Pubblicato il 7 Settembre 2011 11:47 | Ultimo aggiornamento: 7 Settembre 2011 11:53

ROMA, 7 SET – La manovra economica, dopo il maxi-emendamento presentato all’Aula del Senato, vale per il 2013, l’anno in cui è fissato il pareggio di bilancio, 54.265 milioni di euro, come impatto sull’indebitamento netto.
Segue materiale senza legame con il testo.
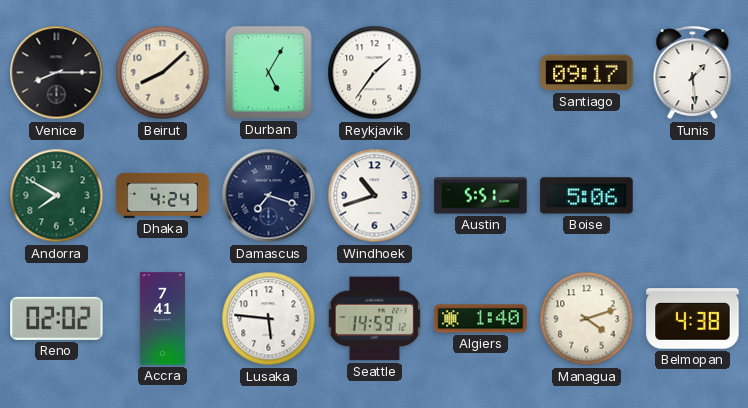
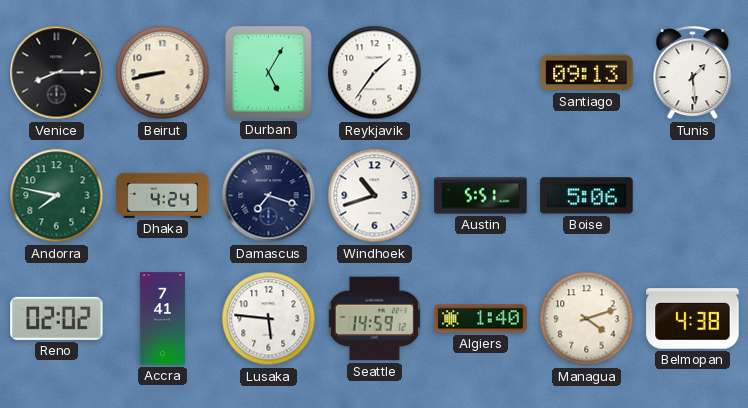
Beirut: 8:08 -> 8:43
Santiago: 09:17 -> 09:13
Andorra: 7:50 -> 7:47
E’ quanto risulta sommando i 49.865,7 milioni di euro, indicati nella Relazione Tecnica al decreto del 13 agosto, sempre in relazione al deficit, ai 4.399,3 milioni indicati nella Relazione Tecnica diffusa oggi e relativa al maxi-emendamento.

L’anticipo dell‘allineamento dell’età pensionabile delle donne lavoratrici del settore pubblico a quello delle donne impiegate nel pubblico porterà risparmi per le casse dello Stato di 90 milioni nel 2105, che saliranno progressivamente a 720 nel 2021.  La nuova versione della manovra prevede un anticipo sia dell’avvio (2014) che dell’entrata a regime dell’allineamento (2026).

Dunque nel 2014 ci sarà un incremento di un mese all’età per accedere alla pensione. Negli anni successivi l’aumento sarà scalettato secondo una precisa tabella: due mesi nel 2015 (con un cumulato di 3), altri tre nel 2016 (cumulato 6 mesi), 4 mesi nel 2017 (10 mesi cumulati), 5 mesi nel 2018 (cumulato di 15 mesi), 6 mesi nei successivi anni fino al 2025 (qui il cumulato raggiungerà i 57 mesi); altri 3 mesi saranno aggiunti nel 2026 per un cumulato definitivo di 60 mesi che segnerà l’entrata a regime. La relazione tecnica prevede risparmi per 90 milioni euro nel 2015, 275 milioni nel 2016, 400 nel 2017, 507 nel 2018, 630 nel 2019, 675 nel 2020 e 720 nel 2021.